Paralleling the degree of cell loss in the substantia nigra is a loss of dopamine in the striatum. Loss of approximately 80 percent of the substantia nigra's pigmented cells and 80 percent of the striatum's dopamine content result in the appearance of the PD symptoms.
Initially, the brain may adjust to the loss of these cells in the substantia nigra through an increase in the activity of the remaining pigmented cells: or through an increase in the sensitivity of the cells in the striatum to the actions of dopamine. Additional amounts of dopamine may also be made by other cells in the striatum, cells which do not produce dopamine under ordinary conditions. Some of the compensatory mechanisms may delay the appearance of PD symptoms: however, eventually these mechanisms fail-and the symptoms appear.

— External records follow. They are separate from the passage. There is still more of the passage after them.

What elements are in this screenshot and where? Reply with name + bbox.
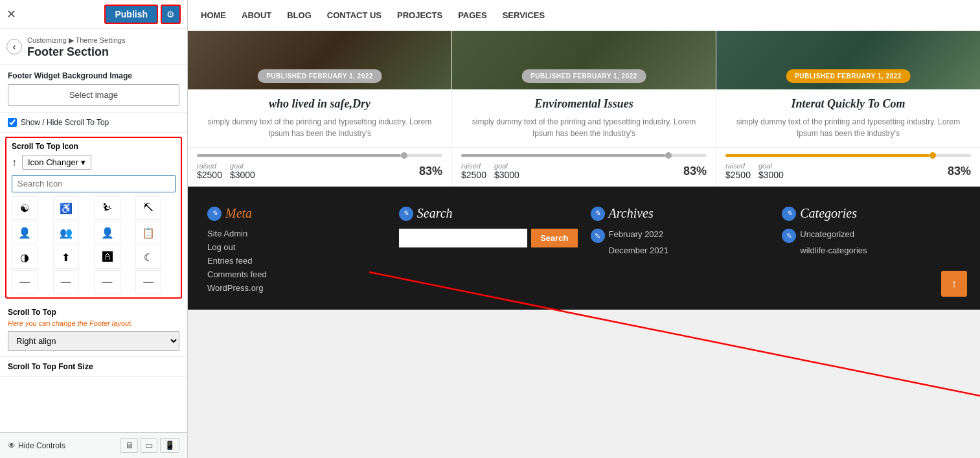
right-align-select[interactable]: Right align Left align Center align [8, 331, 179, 351]
nav-home[interactable]: HOME [201, 8, 226, 23]
footer-categories-title: ✎ Categories [782, 206, 961, 221]
scroll-to-top-button[interactable]: ↑ [941, 271, 967, 297]
archive-item-feb: February 2022 [609, 229, 664, 239]
icon-cell[interactable]: ⛏ [135, 196, 161, 220]
nav-pages[interactable]: PAGES [458, 8, 487, 23]
archives-edit-circle[interactable]: ✎ [591, 207, 605, 221]
nav-about[interactable]: ABOUT [242, 8, 271, 23]
icon-cell[interactable]: 👥 [53, 221, 79, 244]
progress-track-2 [461, 154, 707, 157]
nav-labels: Customizing ▶ Theme Settings Footer Sect… [27, 34, 125, 59]
scroll-to-top-section: Scroll To Top Here you can change the Fo… [0, 303, 187, 357]
icon-changer-label: Icon Changer [28, 157, 78, 167]
scroll-top-font-section: Scroll To Top Font Size [0, 357, 187, 377]
back-button[interactable]: ‹ [6, 39, 22, 54]
icon-cell[interactable]: — [95, 270, 120, 293]
icon-cell[interactable]: ☾ [135, 246, 161, 269]
card-3-text: simply dummy text of the printing and ty… [725, 116, 971, 139]
mobile-view-button[interactable]: 📱 [160, 438, 179, 453]
publish-button[interactable]: Publish [104, 5, 158, 24]
panel-content: Footer Widget Background Image Select im… [0, 65, 187, 432]
nav-services[interactable]: SERVICES [503, 8, 545, 23]
icon-cell[interactable]: — [12, 270, 38, 293]
progress-fill-3 [725, 154, 929, 157]
footer-link-logout[interactable]: Log out [207, 242, 386, 252]
tablet-view-button[interactable]: ▭ [141, 438, 157, 453]
icon-cell[interactable]: — [135, 270, 161, 293]
card-2-progress: raised $2500 goal $3000 83% [452, 147, 716, 187]
hide-controls-button[interactable]: 👁 Hide Controls [8, 441, 65, 450]
progress-fill-1 [197, 154, 401, 157]
footer-link-entries[interactable]: Entries feed [207, 256, 386, 266]
categories-edit-circle-2[interactable]: ✎ [782, 229, 796, 243]
view-icons: 🖥 ▭ 📱 [120, 438, 179, 453]
nav-projects[interactable]: PROJECTS [397, 8, 442, 23]
gear-button[interactable]: ⚙ [161, 5, 181, 24]
progress-stats-3: raised $2500 goal $3000 83% [725, 162, 971, 180]
breadcrumb: Customizing ▶ Theme Settings [27, 36, 125, 44]
search-title-text: Search [417, 206, 453, 221]
icon-cell[interactable]: — [53, 270, 79, 293]
icon-cell[interactable]: ♿ [53, 196, 79, 220]
arrow-up-icon: ↑ [12, 157, 17, 168]
footer-link-site-admin[interactable]: Site Admin [207, 229, 386, 238]
icon-cell[interactable]: ☯ [12, 196, 38, 220]
footer-search-button[interactable]: Search [531, 229, 577, 247]
progress-track-1 [197, 154, 442, 157]
nav-blog[interactable]: BLOG [287, 8, 312, 23]
footer-grid: ✎ Meta Site Admin Log out Entries feed C… [207, 206, 961, 297]
search-edit-circle[interactable]: ✎ [399, 207, 413, 221]
categories-title-text: Categories [800, 206, 857, 221]
icon-cell[interactable]: ⛷ [95, 196, 120, 220]
main-content: HOME ABOUT BLOG CONTACT US PROJECTS PAGE… [188, 0, 980, 310]
icon-cell[interactable]: 👤 [12, 221, 38, 244]
card-1-image: PUBLISHED FEBRUARY 1, 2022 [188, 31, 451, 89]
archives-edit-circle-2[interactable]: ✎ [591, 229, 605, 243]
card-2-image: PUBLISHED FEBRUARY 1, 2022 [452, 31, 716, 89]
icon-cell[interactable]: 🅰 [95, 246, 120, 269]
progress-stats-1: raised $2500 goal $3000 83% [197, 162, 442, 180]
show-hide-scroll-label: Show / Hide Scroll To Top [21, 118, 109, 127]
publish-area: Publish ⚙ [104, 5, 181, 24]
blog-card-2: PUBLISHED FEBRUARY 1, 2022 Enviromental … [451, 31, 716, 187]
nav-contact[interactable]: CONTACT US [327, 8, 382, 23]
select-image-button[interactable]: Select image [8, 84, 179, 106]
card-1-date: PUBLISHED FEBRUARY 1, 2022 [257, 69, 382, 83]
blog-cards: PUBLISHED FEBRUARY 1, 2022 who lived in … [188, 31, 980, 187]
left-panel: ✕ Publish ⚙ ‹ Customizing ▶ Theme Settin… [0, 0, 188, 458]
card-2-body: Enviromental Issues simply dummy text of… [452, 89, 716, 147]
panel-footer: 👁 Hide Controls 🖥 ▭ 📱 [0, 432, 187, 458]
card-3-title: Interat Quickly To Com [725, 97, 971, 111]
eye-icon: 👁 [8, 441, 16, 450]
footer-search-input[interactable] [399, 229, 527, 247]
desktop-view-button[interactable]: 🖥 [120, 438, 138, 453]
footer-link-comments[interactable]: Comments feed [207, 269, 386, 279]
footer-search-col: ✎ Search Search [399, 206, 578, 297]
close-button[interactable]: ✕ [6, 7, 16, 21]
progress-track-3 [725, 154, 971, 157]
archive-item-dec: December 2021 [609, 246, 769, 255]
footer-link-wordpress[interactable]: WordPress.org [207, 283, 386, 293]
icon-cell[interactable]: ◑ [12, 246, 38, 269]
categories-edit-circle[interactable]: ✎ [782, 207, 796, 221]
search-icon-input[interactable] [12, 175, 176, 192]
icon-cell[interactable]: 👤 [95, 221, 120, 244]
footer-archives-col: ✎ Archives ✎ February 2022 December 2021 [591, 206, 769, 297]
category-item-wildlife: wildlife-categories [800, 246, 961, 255]
section-title: Footer Section [27, 45, 125, 59]
category-item-uncat: Uncategorized [800, 229, 854, 239]
footer-archives-title: ✎ Archives [591, 206, 769, 221]
footer-search-row: Search [399, 229, 578, 247]
icon-cell[interactable]: 📋 [135, 221, 161, 244]
meta-edit-circle[interactable]: ✎ [207, 207, 222, 221]
icon-cell[interactable]: ⬆ [53, 246, 79, 269]
progress-stats-2: raised $2500 goal $3000 83% [461, 162, 707, 180]
card-3-progress: raised $2500 goal $3000 83% [716, 147, 980, 187]
meta-title-text: Meta [225, 206, 252, 221]
icon-changer-dropdown[interactable]: Icon Changer ▾ [22, 155, 91, 170]
show-hide-scroll-checkbox[interactable] [8, 118, 17, 127]
card-1-text: simply dummy text of the printing and ty… [197, 116, 442, 139]
panel-nav: ‹ Customizing ▶ Theme Settings Footer Se… [0, 29, 187, 65]
icon-changer-row: ↑ Icon Changer ▾ [12, 155, 176, 170]
chevron-down-icon: ▾ [81, 157, 85, 167]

The pigmented cells in the substantia nigra connect with at least two different kinds of receptors for dopamine in the striatum. One kind of receptor (called D1 ) is found on a subset of cells in the striatum. The other kind of receptor (D2) is found on another subset of cells in the striatum on elongated projections of cells that have their main bodies in the cortex (the highest part of the brain) and send out fibers which pass through the striatum. There are also dopamine receptors (D3) on the processes of the cells of the substantia nigra. Some antiparkinsonian drugs stimulate one of the three receptors, and some stimulate all three receptors. The role of each of the receptors is now being studied.
An important chemical transmitter, acetylcholine, is also found in the striatum. The content of acetylcholine is normal in patients with PD. However, in order for the striatum to function, a balance between dopamine and acetylcholine is necessary. As a result of PD's dopamine deficiency, the dopamine/acetylcholine balance is disturbed. The disturbance further aggravates the symptoms of the disease. The use of drugs (anticholinergics) which block the actions of acetylcholine, as well as drugs (levodopa) which increase dopamine, partially restores the balance.

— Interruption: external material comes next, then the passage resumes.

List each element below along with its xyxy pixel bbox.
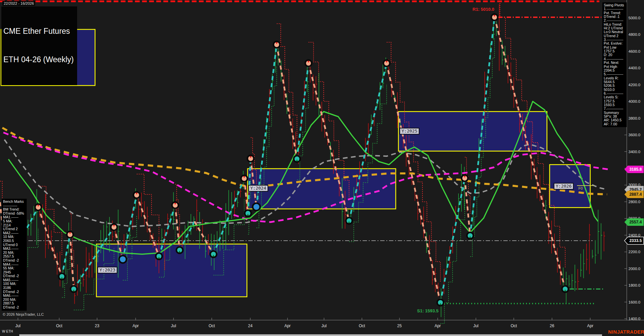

In PD there may also be a deficiency of another chemical transmitter, norepinephrine, which is found mainly in two regions of the brain. These two regions (the locus ceruleous and the lateral tegmental area) are involved in governing the involuntary autonomic nervous system. The norepinephrine deficiency may be responsible for some of the secondary symptoms of PD. There are also decreases in other chemical transmitters, such as serotonin and gamma amino butyric acid (GABA). These deficiencies may contribute to some of the secondary symptoms.